The seventh and eighth days of Passover commemorate the great miracle G-d performed by splitting the Red Sea for the Jews and allowing them to escape from the pursuing Egyptian army.
The Torah relates that after the Jews were freed from Egypt and had traveled three days, Pharoh had a change of heart and pursued the Jews with what remained of his army.
The Torah tells us that Pharoh pursued the Jews when they were at a place called Baal Tzefon. What was Baal Tzefon? Our Sages tell us that it was the only place of idol worship that G-d did not destroy at the time of the slaying of the first born. G-d allowed this idol to remain so that Pharoh would place his trust in this idol and pursue the Jews so that he would be destroyed at the Red Sea.
The Torah relates that when the Jews first got wind of the Egyptian pursuit, they panicked. The Torah tells us, Pharoh Hikriv, which simply means Pharoh drew close. However, the word Hikriv, can also mean sacrifice. Thus, the verse can be understood to mean, Pharoh sacrificed.
Commentators explain that a number of things were happening at the same time. As Pharoh was on his way to catch up with the Jews, he stopped by Baal Tzefon and Hikriv – he offered sacrifices to the idol. When the Jews saw him drawing close they became scared and they drew themselves close to the Almighty by repenting and calling out to G-d.
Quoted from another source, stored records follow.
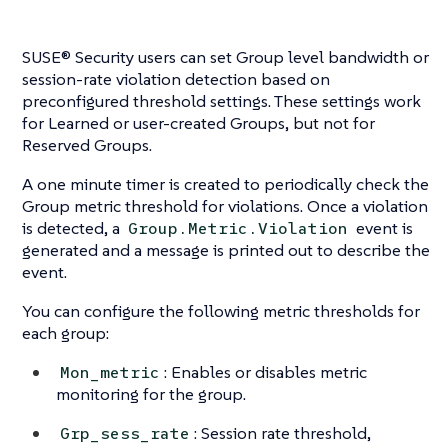
SUSE® Security users can set Group level bandwidth or
session-rate violation detection based on
preconfigured threshold settings. These settings work
for Learned or user-created Groups, but not for
Reserved Groups.
A one minute timer is created to periodically check the
Group metric threshold for violations. Once a violation
is detected, a
event is
Group.Metric.Violation
generated and a message is printed out to describe the
event.
You can configure the following metric thresholds for
each group:
: Enables or disables metric
Mon_metric
monitoring for the group.
: Session rate threshold,
Grp_sess_rate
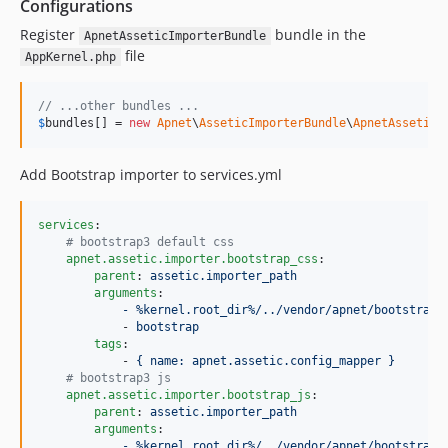
Configurations
Register
bundle in the
ApnetAsseticImporterBundle
file
AppKernel.php
// ...other bundles ...
$
bundles
[] = 
new
Apnet
\
AsseticImporterBundle
\
ApnetAsseticI
Add Bootstrap importer to services.yml
services
:

#
 bootstrap3 default css
apnet.assetic.importer.bootstrap_css
:

parent
: 
assetic.importer_path
arguments
:

- %kernel.root_dir%/../vendor/apnet/bootstrap/
            - 
bootstrap
tags
:

            - 
{ name: apnet.assetic.config_mapper }
#
 bootstrap3 js
apnet.assetic.importer.bootstrap_js
:

parent
: 
assetic.importer_path
arguments
:

- %kernel.root_dir%/../vendor/apnet/bootstrap/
Pharoh used this opportunity to come close to his idol while the Jews used the circumstance to make a personal accounting and draw close to G-d.
When the Jews were at the banks of the Red Sea, the waters did not want to split for them, for, as the Medrash tells us, there was a charge against the Jews. The water claimed, “Why should I split for the Jews? After all, both the Jews and the Egyptians worshiped idols.”
The Medrash relates that when the waters saw the casket of Yosef, which Moshe had located and brought with them when they left Egypt, they split.
Two things need clarification. Why was there a claim that the Jews worshipped idols in Egypt? After all, the Torah tells us that the Jews rejected the sheep deity of the Egyptians when they took the sheep into their homes, slaughtered it, roasted it, and ate it, the night before they left. They had all given up any respect they had for the idol. What claim was there that the Jews were worshipping idols?
Secondly, what was it about Yosef that caused the sea to change its mind and split for the Jews?
Perhaps we can explain as follows.
The Hebrew words used to describe idol worship are Avodah Zarah, which means, serving something foreign. True, the Jews gave up all respect for the idols of Egypt and its formal worship. However, the prosecution still claimed that the Jews had not totally accepted G-d, since they only drew close to Him by external force, because Pharoh was pursuing them.
The Heavenly officer over the sea considered this claim and refused to split the sea. But when it noticed the casket of the righteous Yosef, and recalled how Yosef as a teenager was subject to the continuous entreaties of his master’s wife and when he was about to succumb to temptation he overcame his passion and ran away, the sea also ran and split.
Yosef is the one we look to and seek to emulate when we wish to refrain from immorality.
What gave Yosef the ability to run away from sin in the moment of great passion? Our Sages tell us that an image of his holy father Yaacov appeared in the window and it reminded him of his past and destiny. That reminder enabled him to run away from committing the sin.
When the sea saw Yosef’s casket it understood that any outside stimulation, occurrence, event, sight or word of encouragement that a Jew receives which helps him refrain from sin or inspires him to come closer to G-d is not – Avodah zarah – service through something that is foreign, rather it is actually G-d Who placed it there in order to motivate him to come closer to Him. Therefore, it promptly split and the Jews were saved.
The Egyptians failed to recognize and internalize the miracle of the sea splitting for the Jews and continued to pursue them. The waters then turn on them and they were done.
The current virus and pandemic has turned over our lives in many ways, be it through illness, death, loneliness, job loss, financial hurt, social and family distancing and the disruption of our previous ways of life. We learn from our Torah that a Jew looks at the conditions as a motivational message from G-d that He wants us to come closer to Him. We can draw close through prayer, performance of Mitzvos, study and respect for Torah, repentance, Tzadakah, or by being more sensitive to what we say about others. Anything that we do that inches us closer to G-d will bring a response and generate His guarantee in the Torah, “All the illness that I brought upon the Egyptians, I will not place upon you, for I am G-d Your Healer!”